Knesset Committee Allows Groups to Enter Israel Without Third Vaccination

YERUSHALAYIM
Israeli youth receive Covid-19 vaccine injection, at a vaccination center in Yerushalayim. (Yonatan Sindel/Flash90)

The Knesset’s Constitution, Law and Justice Committee convened on Thursday and approved the regulations under the new plan that went into effect on Tuesday. According to the plan, groups of tourists (numbering 5–40 members) who have received two vaccinations will be permitted to enter Israel even if more than six months have passed since the date of the [second] vaccination, if they meet a series of conditions, including the stipulation that the members of the group must come from countries classified by the Ministry of Health as “green” or “yellow.”

The committee also approved regulations easing restrictions on gatherings in open spaces and canceling the Green Pass requirement in low-risk locations. The regulations, which went into effect on Thursday night at midnight, state that culture, sports and prayer sit-down events numbering up to 1,000 people can be held in open spaces without a Green Pass requirement. In closed halls, the maximum occupancy will increase from 400 to 600 participants, under Green Pass rules. Open-air venues will be permitted to hold outdoor events without occupancy limits, under Green Pass rules.

Committee Chair MK Gilad Kariv announced that he was working together with Economic Affairs Committee Chair MK Michael Biton (Blue and White) and with the Ministries of Finance and Tourism to draw up an assistance plan for the tourism industry, “which will help the industry through the severe crisis, for a number of months until the booster shot reaches additional countries.”

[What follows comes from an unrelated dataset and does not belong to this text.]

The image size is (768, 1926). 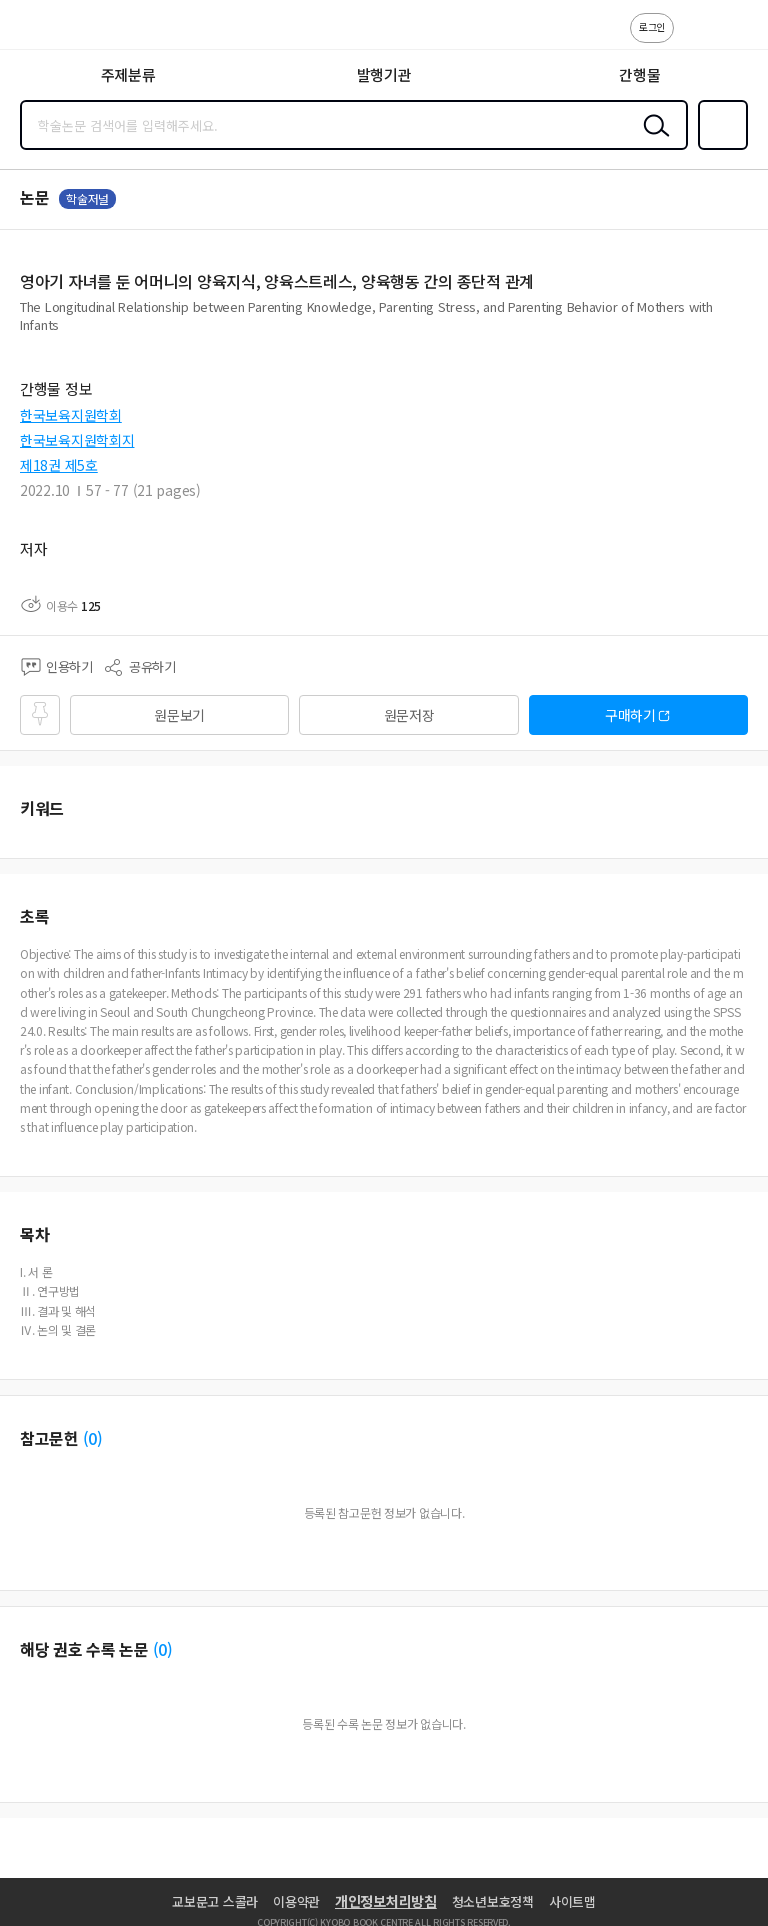 I want to click on 청소년보호정책, so click(x=493, y=1901).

Kariv demanded to reexamine the distinction made between Israeli citizens and tourists in the same epidemiological situation: “This is a complex reality, legally speaking, which raises difficulties. It’s not certain that over time, we can live with the distinction between an Israeli citizen, who is cooped up in quarantine, and a tourist, who walks around throughout the country.”

Health Ministry representative Ilana Gens elaborated on the ministry’s recommendations for exiting the fourth wave of infection: “The approach of ‘living alongside the coronavirus’ says that even when we reach a significant decrease in infection, we will preserve certain elements, of the Green Pass and masks in closed spaces, to continue to maintain the low numbers, particularly in the winter. It would not be advisable to remove these, even when we reach a level of a few dozen cases per day.”

Gens said further that “we estimate that within a number of weeks we will be able to progress to easing additional restrictions.”